100,000 Covid deaths: A grim milestone in an abnormal year
It wasn't normal when the prime minister stood at the lectern in Downing Street's wood-panelled State Dining Room and announced that four people had died from coronavirus on 9 March last year.
It wasn't normal, that day, when he announced the obscure-sounding virus was a global pandemic that, in the 21st Century, the UK government would struggle to contain.
It was unprecedented, in peacetime, when, on 23 March, Boris Johnson instructed the country to stay at home.
It was shocking when, on 28 March, official figures reported more than 1,000 cases in a single day.
A few weeks later, there were sharp intakes of breath when the UK government's chief scientific adviser told MPs, and all of us, that keeping the numbers of deaths down to around 20,000 would be a "good outcome".
It wasn't normal when the Treasury started paying the wages of millions of people to prevent hardship on a vast scale.
It wasn't normal when planes stayed on the ground, roads and trains emptied.
It certainly wasn't normal when classrooms fell largely silent, or when the nooks and crannies of Westminster, usually full of intrigue, emptied.

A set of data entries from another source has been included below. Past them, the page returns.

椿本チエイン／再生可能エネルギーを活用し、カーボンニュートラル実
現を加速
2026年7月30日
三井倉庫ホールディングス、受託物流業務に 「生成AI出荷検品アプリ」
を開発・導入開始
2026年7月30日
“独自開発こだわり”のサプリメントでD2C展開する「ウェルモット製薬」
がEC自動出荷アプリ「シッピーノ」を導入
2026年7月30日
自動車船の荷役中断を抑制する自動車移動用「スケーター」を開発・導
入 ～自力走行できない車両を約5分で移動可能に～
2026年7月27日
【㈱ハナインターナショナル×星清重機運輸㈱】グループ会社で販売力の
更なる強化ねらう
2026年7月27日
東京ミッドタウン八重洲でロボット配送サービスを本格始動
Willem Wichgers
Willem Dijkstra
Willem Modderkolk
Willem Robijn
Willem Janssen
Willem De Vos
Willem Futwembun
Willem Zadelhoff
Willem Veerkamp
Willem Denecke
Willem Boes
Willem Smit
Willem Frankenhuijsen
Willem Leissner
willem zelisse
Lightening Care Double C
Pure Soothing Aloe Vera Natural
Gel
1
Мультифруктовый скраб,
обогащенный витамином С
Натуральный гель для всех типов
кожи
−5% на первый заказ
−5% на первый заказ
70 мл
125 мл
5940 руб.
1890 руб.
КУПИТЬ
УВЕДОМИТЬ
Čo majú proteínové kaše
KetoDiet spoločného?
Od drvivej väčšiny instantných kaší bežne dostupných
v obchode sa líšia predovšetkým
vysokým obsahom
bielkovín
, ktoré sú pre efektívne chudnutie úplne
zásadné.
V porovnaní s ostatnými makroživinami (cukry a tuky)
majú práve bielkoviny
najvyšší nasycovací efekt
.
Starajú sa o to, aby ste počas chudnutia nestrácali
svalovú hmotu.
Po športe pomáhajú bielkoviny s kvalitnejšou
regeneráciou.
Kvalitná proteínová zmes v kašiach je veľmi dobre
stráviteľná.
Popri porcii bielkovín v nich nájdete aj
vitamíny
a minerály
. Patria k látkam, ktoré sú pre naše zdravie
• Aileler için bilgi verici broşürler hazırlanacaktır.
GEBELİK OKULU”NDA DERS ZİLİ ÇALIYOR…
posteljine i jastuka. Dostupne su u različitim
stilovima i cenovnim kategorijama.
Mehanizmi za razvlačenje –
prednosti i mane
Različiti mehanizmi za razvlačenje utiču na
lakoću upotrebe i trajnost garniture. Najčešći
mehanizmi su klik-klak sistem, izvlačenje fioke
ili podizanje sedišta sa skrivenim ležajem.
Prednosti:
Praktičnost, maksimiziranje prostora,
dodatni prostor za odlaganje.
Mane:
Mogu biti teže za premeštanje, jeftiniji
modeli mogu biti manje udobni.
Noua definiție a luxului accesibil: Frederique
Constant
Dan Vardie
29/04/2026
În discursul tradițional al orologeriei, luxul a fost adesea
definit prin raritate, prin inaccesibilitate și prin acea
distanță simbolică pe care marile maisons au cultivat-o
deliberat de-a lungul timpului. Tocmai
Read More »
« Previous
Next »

But in that new strangeness it became normal, week after week, for millions of us to stand in the street, on balconies or on doorsteps to express thanks to those who care for us.
And there is now an emerging routine of the most vulnerable rolling up their sleeves, sometimes in front of the cameras, for vaccines that offer at least part of the route to the future.
Yet the daily publication of the numbers of people who have died because of Covid has become an all-too-familiar rhythm.
In the middle of the afternoon, every day, the latest total emerges. A previously unimaginable communication has become a regular part of the country's conversation.
But today that number has reached a terrible height. Every one of those 100,000 lives lost leaves its own story, and sorrow, behind.
This miserable landmark is a moment to remember, maybe, that what has happened in the last year, to our politics, to us all is not normal at all.